If the usage shown on a budget rule seems lower than what you see in analytics or billing, check when the rule was created. For newly created rules, the “Period start time” reflects the rule’s creation date — not the beginning of the calendar period. The usage numbers will align with the full period after the first reset (UTC midnight for daily, Monday for weekly, or the 1st of the month for monthly budgets).

Practical Examples

Per-developer budgets with team overrides

Give every developer a $10/day budget, but allow the ML team $100/day. Place the override rule above the default.

Order	Rule ID	Filter	Budget	Per
1	`ml-team-budget`	Subjects: `team:ml-engineering`	$100/day	User
2	`default-dev-budget`	(no filter — matches all)	$10/day	User

How it works:

ML team member → matched by rule 1 (first match, $100 limit applies).
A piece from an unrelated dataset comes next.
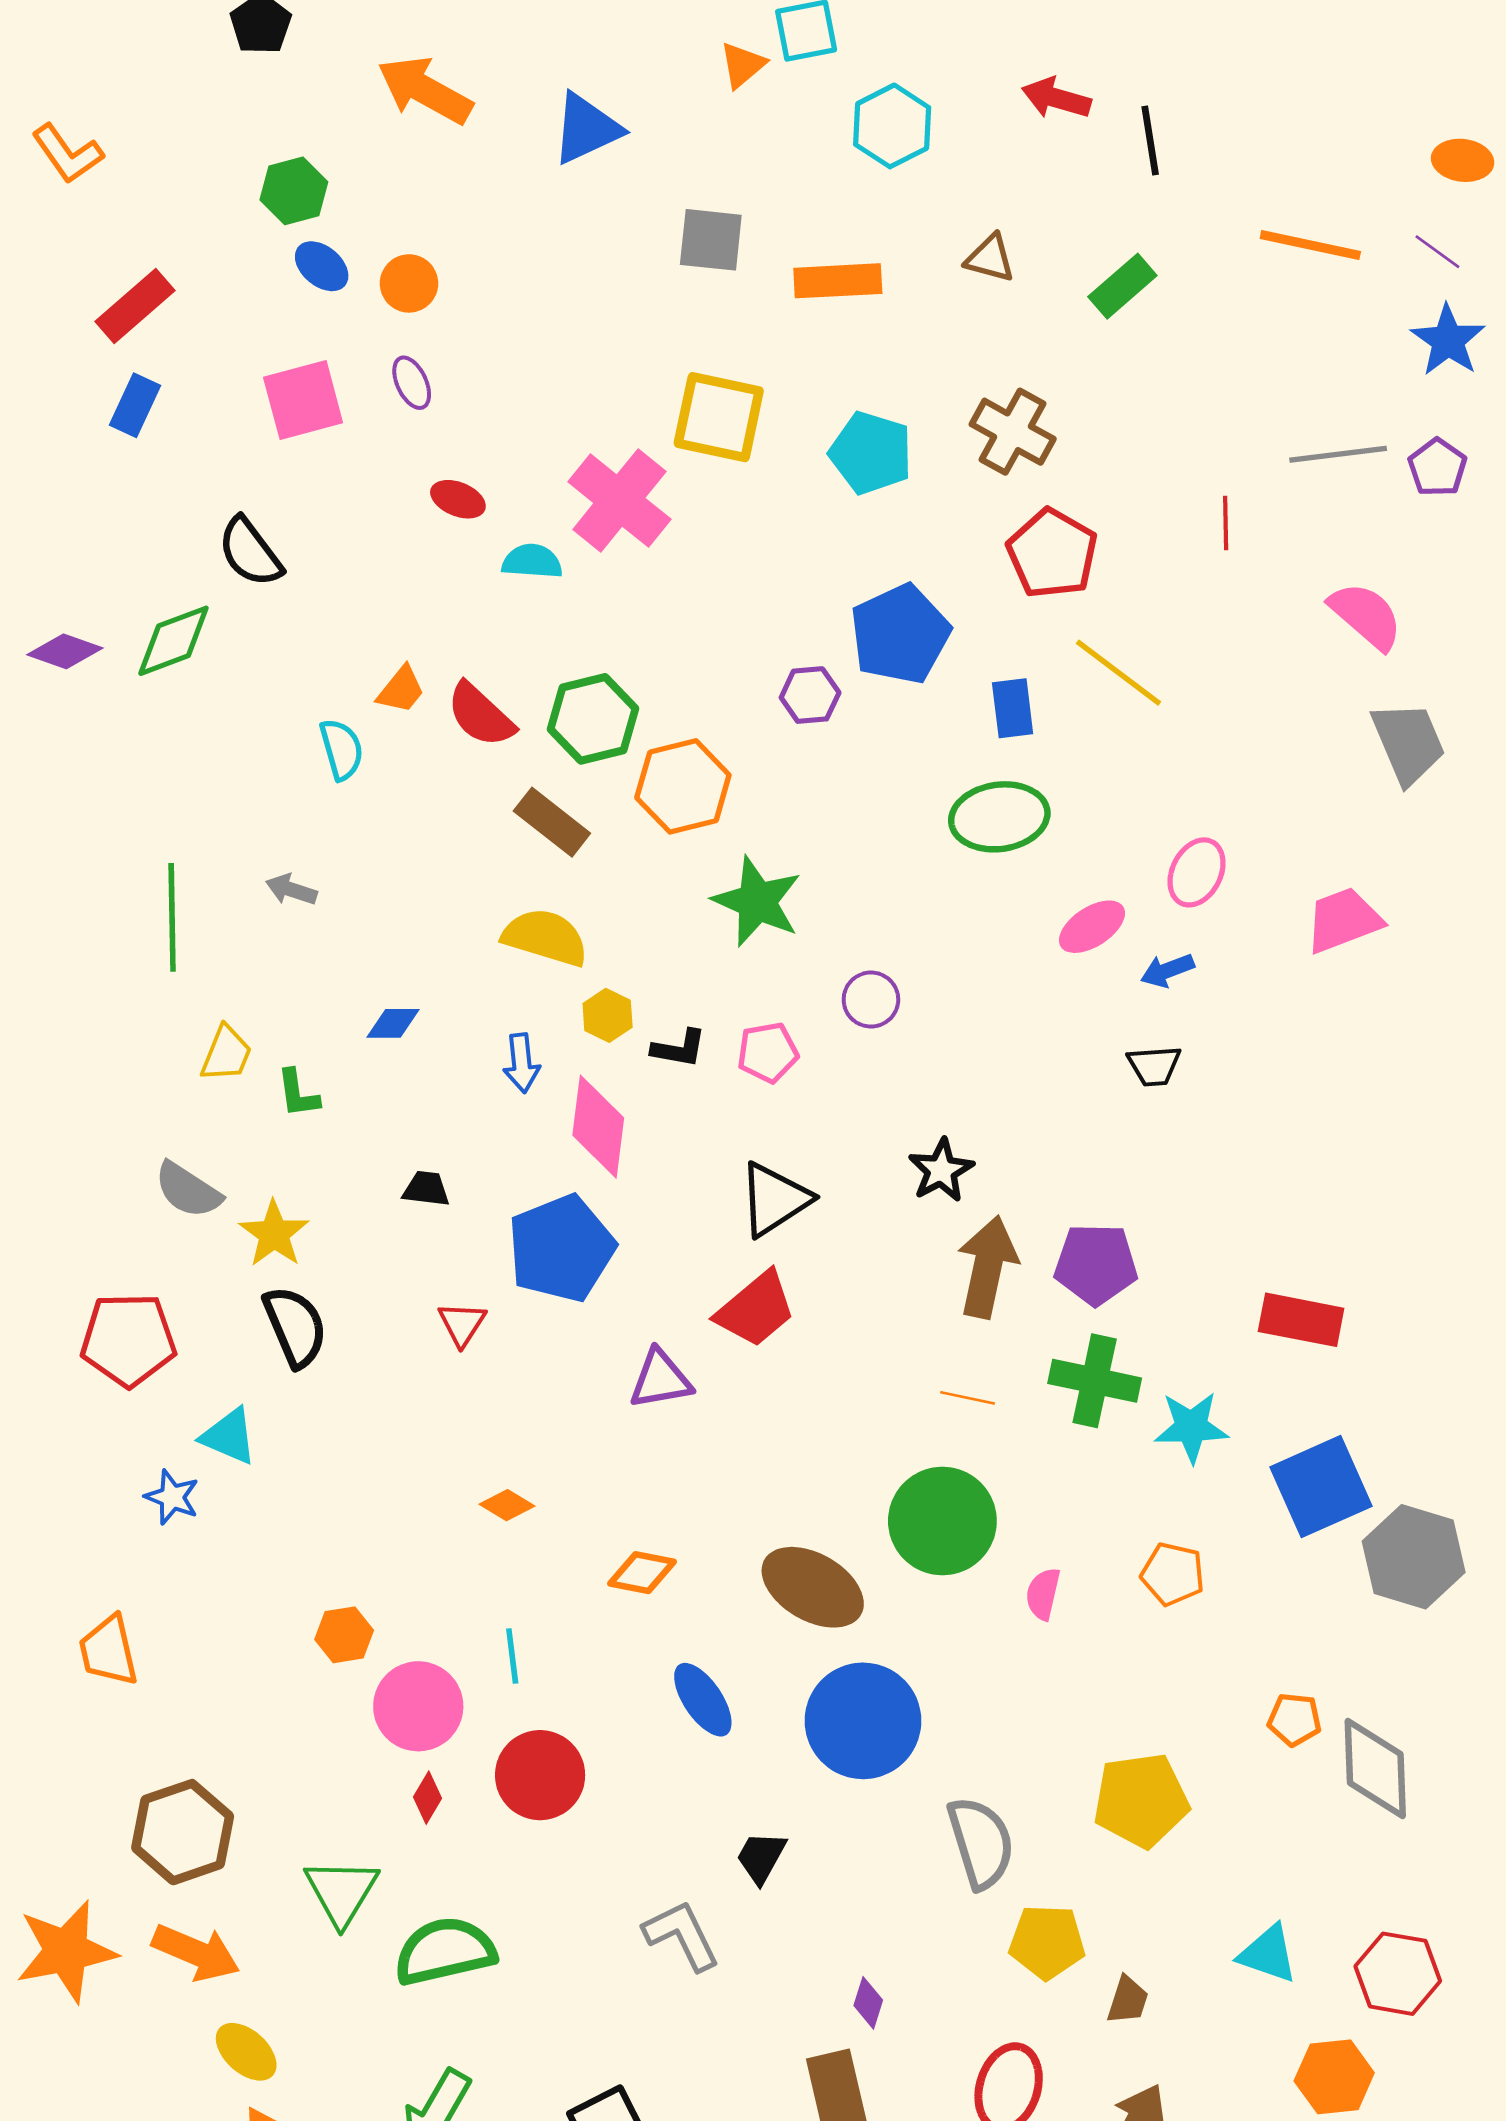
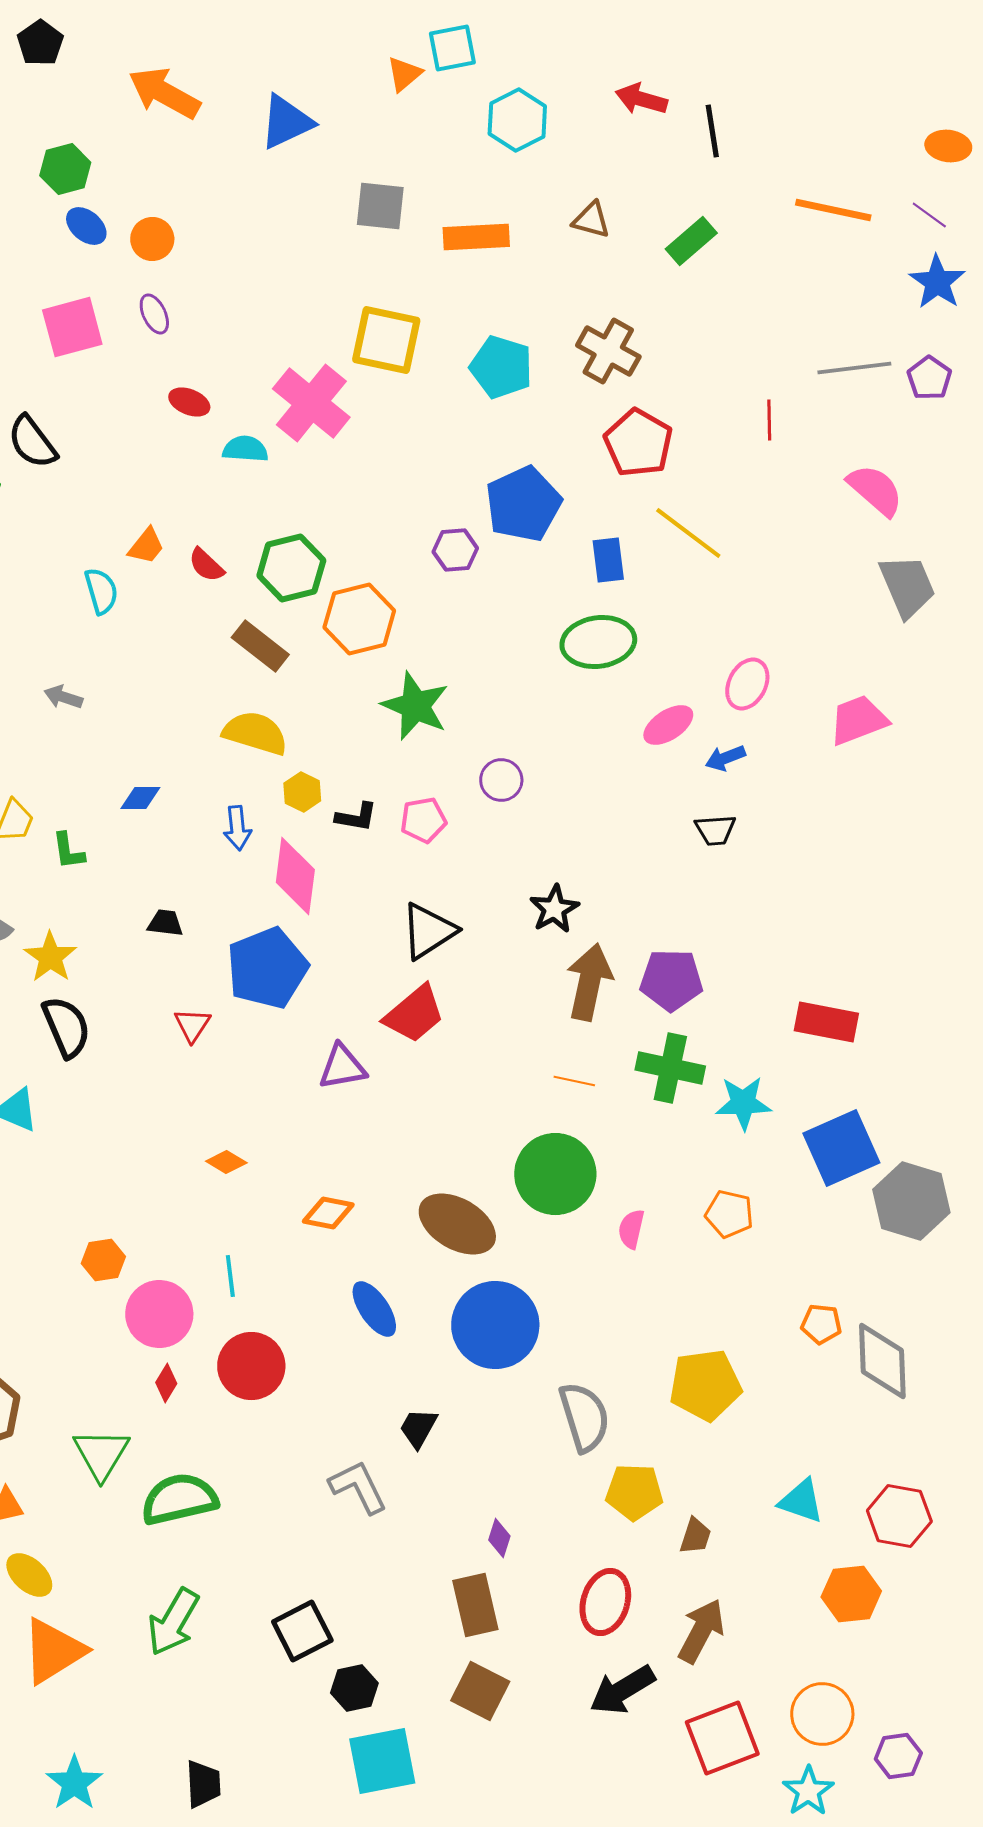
red semicircle: (480, 715) -> (206, 565), size x0.7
Budget is also tracked against rule 2.
Any other developer → rule 1 doesn’t match, rule 2 matches ($10 limit applies).

Model-level cap with per-user limits

Cap total GPT-4 spending at $500/month, while giving each user a $10/day limit.

Order	Rule ID	Filter	Budget	Per
1	`per-user-daily`	(no filter)	$10/day	User
2	`gpt4-monthly-cap`	Models: `openai-main/gpt-4`	$500/month	(shared)

How it works:

A user calls GPT-4 → cost is tracked against both the per-user budget and the model-wide budget. The per-user rule controls allow/block.
The model-wide cap acts as a safety net — even if individual users are within their limits, total GPT-4 spending is capped at $500/month.

Virtual account budgets

Set spending limits per virtual account (useful when multiple teams or applications share the gateway).

Order	Rule ID	Filter	Budget	Per
1	`va-weekly-budget`	(no filter)	$1000/week	Virtual Account

Each virtual account gets an independent $1000/week budget, tracked separately.

Project-based budgets using metadata

Track spending per project by using metadata sent in the X-TFY-METADATA header.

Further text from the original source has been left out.